The Forgotten Old Fashioned Peanut Butter Cookies

A nostalgic recipe for classic peanut butter cookies featuring crisp, sugary edges and a dense, chewy, profoundly peanut-buttery center. This simple, time-tested method uses basic pantry staples to create a perfect balance of sweet and salty, reminiscent of a grandmother's cookie jar.
Prep Time 20 minutes
Cook Time 12 minutes
Total Time 32 minutes
Servings: 24
Course: Dessert, Snack
Cuisine: American
Calories: 130

Ingredients
  

  • 1 1/2 cups all-purpose flour
  • 1/2 teaspoon baking soda
  • 1/2 teaspoon baking powder
  • 1/4 teaspoon salt
  • 1/2 cup unsalted butter, softened to room temperature
  • 1 cup creamy peanut butter commercial brand like Jif or Skippy
  • 1/2 cup granulated sugar
  • 1/2 cup packed light brown sugar
  • 1 large egg, at room temperature
  • 1 teaspoon pure vanilla extract
  • 1/4 cup extra granulated sugar, for rolling and pressing

Equipment

  • Stand mixer with paddle attachment or a hand mixer
  • Large mixing bowl
  • Medium mixing bowl
  • whisk
  • Two baking sheets
  • parchment paper
  • Medium Cookie Scoop (1.5 tablespoon size)
  • Fork
  • wire cooling rack

Method
 

  1. Preheat your oven to 375°F (190°C).

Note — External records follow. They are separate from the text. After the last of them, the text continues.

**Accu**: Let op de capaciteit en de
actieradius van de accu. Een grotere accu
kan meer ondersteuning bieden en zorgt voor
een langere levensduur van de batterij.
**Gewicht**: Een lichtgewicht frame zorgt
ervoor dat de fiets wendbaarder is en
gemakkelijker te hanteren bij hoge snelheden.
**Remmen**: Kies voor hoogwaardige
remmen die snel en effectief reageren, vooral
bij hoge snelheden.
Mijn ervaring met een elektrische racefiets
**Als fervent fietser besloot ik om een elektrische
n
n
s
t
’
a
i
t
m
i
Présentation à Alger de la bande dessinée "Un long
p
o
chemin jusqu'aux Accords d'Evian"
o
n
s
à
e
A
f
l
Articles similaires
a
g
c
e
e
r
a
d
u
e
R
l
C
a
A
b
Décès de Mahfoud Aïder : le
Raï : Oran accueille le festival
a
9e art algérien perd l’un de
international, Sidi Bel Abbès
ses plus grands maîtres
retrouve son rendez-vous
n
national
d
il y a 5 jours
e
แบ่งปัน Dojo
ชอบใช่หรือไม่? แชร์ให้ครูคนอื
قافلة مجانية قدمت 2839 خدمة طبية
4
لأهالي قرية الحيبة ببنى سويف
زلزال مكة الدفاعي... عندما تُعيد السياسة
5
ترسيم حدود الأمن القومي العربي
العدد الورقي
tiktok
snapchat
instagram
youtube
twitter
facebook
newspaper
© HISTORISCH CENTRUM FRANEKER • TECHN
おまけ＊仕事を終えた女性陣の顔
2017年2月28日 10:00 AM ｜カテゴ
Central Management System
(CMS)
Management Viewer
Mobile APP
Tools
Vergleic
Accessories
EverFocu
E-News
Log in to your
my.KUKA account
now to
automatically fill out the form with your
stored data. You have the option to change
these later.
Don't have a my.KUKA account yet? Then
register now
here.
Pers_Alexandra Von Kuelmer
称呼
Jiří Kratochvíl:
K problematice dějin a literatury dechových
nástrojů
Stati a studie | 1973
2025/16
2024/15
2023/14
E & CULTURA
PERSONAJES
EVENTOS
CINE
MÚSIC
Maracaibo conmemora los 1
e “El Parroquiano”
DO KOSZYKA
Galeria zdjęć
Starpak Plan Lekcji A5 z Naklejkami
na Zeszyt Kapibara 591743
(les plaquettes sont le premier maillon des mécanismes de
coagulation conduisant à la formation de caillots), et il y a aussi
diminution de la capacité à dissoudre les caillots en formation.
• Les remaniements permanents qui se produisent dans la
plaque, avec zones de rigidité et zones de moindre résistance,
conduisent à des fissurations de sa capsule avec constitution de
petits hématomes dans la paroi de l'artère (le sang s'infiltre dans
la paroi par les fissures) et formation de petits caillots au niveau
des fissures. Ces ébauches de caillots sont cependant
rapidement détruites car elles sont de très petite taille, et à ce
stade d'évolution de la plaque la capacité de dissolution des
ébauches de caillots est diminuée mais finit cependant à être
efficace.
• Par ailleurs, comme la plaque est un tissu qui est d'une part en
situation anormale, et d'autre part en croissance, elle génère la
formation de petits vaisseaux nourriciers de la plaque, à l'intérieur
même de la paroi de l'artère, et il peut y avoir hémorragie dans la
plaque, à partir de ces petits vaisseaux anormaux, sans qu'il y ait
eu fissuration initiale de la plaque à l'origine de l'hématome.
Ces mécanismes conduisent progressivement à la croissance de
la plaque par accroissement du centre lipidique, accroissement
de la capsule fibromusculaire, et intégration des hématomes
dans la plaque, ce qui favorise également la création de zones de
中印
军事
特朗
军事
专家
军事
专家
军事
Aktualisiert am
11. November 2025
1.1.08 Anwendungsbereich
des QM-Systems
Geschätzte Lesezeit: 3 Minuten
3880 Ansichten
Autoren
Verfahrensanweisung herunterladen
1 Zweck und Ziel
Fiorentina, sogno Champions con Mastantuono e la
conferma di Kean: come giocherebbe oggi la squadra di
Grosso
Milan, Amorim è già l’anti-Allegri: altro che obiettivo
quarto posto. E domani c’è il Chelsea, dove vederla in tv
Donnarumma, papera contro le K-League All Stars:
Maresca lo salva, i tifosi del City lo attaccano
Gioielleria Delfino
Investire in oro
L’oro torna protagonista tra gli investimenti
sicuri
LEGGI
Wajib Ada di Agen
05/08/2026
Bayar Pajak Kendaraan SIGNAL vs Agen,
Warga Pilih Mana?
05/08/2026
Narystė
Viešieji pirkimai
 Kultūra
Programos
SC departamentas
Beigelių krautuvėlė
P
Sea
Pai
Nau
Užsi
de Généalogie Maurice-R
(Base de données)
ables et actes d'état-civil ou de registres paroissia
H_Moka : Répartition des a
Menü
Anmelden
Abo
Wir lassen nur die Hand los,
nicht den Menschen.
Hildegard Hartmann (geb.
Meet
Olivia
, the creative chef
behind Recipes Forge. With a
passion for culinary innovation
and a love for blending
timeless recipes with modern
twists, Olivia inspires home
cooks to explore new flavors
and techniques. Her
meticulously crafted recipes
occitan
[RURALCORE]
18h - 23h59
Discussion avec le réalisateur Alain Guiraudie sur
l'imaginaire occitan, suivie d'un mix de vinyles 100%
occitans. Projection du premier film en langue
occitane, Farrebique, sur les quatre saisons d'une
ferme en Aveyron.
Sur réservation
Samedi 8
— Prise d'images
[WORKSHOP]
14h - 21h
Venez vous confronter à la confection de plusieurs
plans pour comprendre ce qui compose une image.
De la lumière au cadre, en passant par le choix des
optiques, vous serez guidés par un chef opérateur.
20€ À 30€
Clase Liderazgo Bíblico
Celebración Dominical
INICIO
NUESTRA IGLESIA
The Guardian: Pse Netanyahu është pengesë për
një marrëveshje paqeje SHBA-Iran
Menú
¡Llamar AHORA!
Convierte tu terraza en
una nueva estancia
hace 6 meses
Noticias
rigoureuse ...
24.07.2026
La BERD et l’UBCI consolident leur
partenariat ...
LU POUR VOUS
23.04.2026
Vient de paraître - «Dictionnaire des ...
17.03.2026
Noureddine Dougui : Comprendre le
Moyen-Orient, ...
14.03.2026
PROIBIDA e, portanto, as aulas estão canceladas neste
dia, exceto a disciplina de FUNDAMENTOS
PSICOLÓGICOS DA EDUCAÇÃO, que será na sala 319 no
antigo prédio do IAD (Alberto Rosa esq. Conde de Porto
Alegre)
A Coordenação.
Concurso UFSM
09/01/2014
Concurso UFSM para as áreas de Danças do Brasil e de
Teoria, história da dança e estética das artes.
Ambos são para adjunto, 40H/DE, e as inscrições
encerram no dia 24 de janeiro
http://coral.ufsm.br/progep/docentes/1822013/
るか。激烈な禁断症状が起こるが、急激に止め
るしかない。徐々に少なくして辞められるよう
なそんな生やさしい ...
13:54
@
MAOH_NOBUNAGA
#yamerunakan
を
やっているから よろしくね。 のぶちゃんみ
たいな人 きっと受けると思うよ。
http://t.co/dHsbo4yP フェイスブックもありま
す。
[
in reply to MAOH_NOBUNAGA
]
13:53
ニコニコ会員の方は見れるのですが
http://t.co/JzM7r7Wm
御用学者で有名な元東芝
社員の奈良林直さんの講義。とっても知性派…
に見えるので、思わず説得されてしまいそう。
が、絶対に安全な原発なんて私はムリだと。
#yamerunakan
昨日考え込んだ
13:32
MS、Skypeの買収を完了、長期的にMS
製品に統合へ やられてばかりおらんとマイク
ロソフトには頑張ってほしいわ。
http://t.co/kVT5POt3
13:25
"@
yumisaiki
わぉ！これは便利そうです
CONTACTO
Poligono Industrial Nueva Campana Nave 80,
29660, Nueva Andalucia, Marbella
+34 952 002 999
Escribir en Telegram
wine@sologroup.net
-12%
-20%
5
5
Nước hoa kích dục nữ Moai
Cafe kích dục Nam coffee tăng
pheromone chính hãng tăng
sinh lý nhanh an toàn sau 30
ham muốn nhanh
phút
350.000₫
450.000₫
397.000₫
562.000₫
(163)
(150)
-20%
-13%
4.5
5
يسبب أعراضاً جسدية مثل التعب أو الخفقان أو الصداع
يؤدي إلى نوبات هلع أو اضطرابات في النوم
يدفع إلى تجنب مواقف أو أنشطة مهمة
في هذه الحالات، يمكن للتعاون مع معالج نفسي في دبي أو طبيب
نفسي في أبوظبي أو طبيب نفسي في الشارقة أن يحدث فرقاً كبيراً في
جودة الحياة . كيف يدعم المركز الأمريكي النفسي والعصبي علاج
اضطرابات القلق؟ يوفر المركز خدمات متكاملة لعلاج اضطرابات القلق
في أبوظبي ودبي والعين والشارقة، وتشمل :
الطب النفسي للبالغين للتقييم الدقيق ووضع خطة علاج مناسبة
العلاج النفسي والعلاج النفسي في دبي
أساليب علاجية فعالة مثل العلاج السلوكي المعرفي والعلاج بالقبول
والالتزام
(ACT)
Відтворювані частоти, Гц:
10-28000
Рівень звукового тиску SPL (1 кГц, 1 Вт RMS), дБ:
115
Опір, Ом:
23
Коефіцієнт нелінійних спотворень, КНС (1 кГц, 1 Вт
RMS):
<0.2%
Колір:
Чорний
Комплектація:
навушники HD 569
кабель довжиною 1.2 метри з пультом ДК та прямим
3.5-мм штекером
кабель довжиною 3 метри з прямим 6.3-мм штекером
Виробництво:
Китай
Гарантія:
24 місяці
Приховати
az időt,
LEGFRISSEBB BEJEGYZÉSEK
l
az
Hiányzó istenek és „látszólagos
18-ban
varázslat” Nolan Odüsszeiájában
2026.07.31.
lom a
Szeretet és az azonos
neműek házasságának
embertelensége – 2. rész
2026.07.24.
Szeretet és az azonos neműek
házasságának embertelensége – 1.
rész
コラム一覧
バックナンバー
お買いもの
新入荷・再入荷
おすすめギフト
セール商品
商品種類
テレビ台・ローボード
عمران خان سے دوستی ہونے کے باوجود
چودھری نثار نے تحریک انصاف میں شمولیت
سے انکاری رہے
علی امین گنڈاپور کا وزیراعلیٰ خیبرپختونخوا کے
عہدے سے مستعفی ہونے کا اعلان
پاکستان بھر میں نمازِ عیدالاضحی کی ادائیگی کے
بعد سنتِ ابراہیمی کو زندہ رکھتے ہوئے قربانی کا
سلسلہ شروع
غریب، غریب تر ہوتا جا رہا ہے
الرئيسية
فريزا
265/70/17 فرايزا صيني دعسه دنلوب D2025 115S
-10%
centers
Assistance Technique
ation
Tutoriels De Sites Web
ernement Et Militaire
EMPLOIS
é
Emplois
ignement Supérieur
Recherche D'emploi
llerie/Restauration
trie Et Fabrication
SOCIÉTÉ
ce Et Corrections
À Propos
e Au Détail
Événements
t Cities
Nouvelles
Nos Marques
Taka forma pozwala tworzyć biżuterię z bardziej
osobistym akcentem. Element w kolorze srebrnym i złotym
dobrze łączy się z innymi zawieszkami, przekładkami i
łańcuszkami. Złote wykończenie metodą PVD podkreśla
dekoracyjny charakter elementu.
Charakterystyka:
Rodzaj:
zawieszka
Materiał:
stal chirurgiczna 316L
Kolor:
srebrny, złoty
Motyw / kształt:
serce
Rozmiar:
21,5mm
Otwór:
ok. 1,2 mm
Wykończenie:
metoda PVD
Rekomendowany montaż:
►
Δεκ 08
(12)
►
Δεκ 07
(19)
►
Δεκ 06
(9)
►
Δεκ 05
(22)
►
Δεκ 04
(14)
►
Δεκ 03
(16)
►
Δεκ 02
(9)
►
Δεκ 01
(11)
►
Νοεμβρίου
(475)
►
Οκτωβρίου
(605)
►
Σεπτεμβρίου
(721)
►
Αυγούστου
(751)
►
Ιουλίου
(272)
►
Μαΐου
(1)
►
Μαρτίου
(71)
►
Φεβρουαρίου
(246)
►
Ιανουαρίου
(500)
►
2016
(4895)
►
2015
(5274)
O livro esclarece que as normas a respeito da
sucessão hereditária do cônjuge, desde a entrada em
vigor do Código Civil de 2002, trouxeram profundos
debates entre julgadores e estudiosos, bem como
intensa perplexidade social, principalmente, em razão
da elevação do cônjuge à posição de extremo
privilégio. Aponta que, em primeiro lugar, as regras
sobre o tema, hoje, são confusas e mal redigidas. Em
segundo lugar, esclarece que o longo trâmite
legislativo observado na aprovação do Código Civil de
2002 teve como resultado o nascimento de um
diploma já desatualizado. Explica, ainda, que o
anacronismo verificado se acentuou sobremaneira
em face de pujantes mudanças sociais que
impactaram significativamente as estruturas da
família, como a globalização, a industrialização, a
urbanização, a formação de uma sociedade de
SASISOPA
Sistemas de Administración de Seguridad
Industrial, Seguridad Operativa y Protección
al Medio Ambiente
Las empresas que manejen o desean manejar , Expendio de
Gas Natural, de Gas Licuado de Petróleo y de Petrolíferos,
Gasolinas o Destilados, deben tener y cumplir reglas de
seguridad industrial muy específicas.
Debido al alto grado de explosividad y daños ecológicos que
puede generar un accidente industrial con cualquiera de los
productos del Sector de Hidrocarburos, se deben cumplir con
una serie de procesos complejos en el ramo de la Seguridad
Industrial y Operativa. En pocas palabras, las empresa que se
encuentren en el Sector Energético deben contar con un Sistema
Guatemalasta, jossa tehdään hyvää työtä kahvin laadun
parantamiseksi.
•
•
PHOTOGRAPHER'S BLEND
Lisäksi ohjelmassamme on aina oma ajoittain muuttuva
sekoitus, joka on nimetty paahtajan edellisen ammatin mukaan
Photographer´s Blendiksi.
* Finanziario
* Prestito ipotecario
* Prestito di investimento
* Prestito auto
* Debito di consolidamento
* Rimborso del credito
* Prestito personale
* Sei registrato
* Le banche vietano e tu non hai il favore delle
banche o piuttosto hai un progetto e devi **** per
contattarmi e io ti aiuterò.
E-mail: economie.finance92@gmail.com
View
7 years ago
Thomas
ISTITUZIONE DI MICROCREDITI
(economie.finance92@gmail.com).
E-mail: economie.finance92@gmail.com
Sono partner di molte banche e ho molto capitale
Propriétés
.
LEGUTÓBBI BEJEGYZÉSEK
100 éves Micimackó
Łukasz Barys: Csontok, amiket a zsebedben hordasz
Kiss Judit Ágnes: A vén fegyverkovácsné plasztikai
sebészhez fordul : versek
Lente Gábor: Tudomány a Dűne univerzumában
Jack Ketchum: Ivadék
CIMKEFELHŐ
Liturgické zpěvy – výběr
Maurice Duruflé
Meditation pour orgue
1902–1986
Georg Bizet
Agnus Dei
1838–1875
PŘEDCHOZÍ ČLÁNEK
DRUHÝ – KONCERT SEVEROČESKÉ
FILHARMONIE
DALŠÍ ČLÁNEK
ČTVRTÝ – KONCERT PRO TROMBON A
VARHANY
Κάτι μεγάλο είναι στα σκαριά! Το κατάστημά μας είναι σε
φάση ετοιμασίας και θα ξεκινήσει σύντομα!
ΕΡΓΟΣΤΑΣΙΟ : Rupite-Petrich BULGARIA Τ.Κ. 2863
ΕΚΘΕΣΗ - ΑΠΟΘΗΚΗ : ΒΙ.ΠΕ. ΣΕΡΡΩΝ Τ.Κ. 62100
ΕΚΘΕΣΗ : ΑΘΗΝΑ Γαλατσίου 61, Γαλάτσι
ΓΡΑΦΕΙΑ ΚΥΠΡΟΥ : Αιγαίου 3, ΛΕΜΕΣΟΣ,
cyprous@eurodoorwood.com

Line two baking sheets with parchment paper and arrange oven racks in the upper and lower thirds.
  2. In a medium bowl, whisk together the all-purpose flour, baking soda, baking powder, and salt. Set aside.
  3. In a large bowl using a hand mixer or in the bowl of a stand mixer with the paddle attachment, beat the softened butter and peanut butter on medium speed until smooth.
  4. Add the granulated sugar and packed brown sugar. Cream on medium-high speed for 2-3 minutes until the mixture is light, pale, and fluffy.
  5. Reduce the mixer speed to low and add the room temperature egg and vanilla extract. Mix just until fully incorporated, scraping down the sides of the bowl as needed.
  6. With the mixer on its lowest speed, gradually add the dry flour mixture. Mix only until the last streaks of flour have disappeared. Do not overmix.
  7. Use a medium cookie scoop (about 1.5 tablespoons) to portion the dough. Roll each portion into a smooth ball. For extra crunch, roll the balls in the extra granulated sugar.
  8. Place the dough balls about 2 inches apart on the prepared baking sheets. Dip a fork in granulated sugar and gently press it onto a cookie ball. Turn the fork 90 degrees and press again to create a crisscross pattern.
  9. Bake for 10 to 12 minutes, rotating the baking sheets top-to-bottom and front-to-back halfway through. The cookies are done when the edges are golden brown and the centers look slightly soft.
  10. Let the cookies cool on the baking sheets for 5 minutes before carefully transferring them to a wire rack to cool completely. They will firm up as they cool.

Notes

Do not overbake; pull the cookies from the oven when the centers still look a little soft to ensure a chewy texture. If the dough is too soft to handle, chill it in the refrigerator for 20-30 minutes. For best results, use a standard commercial creamy peanut butter, as natural peanut butters can make the cookies greasy. Store cooled cookies in an airtight container at room temperature for up to 5 days. For variations, consider adding 1/2 cup of semi-sweet chocolate chips, chopped peanuts, or 1/2 teaspoon of cinnamon to the dough.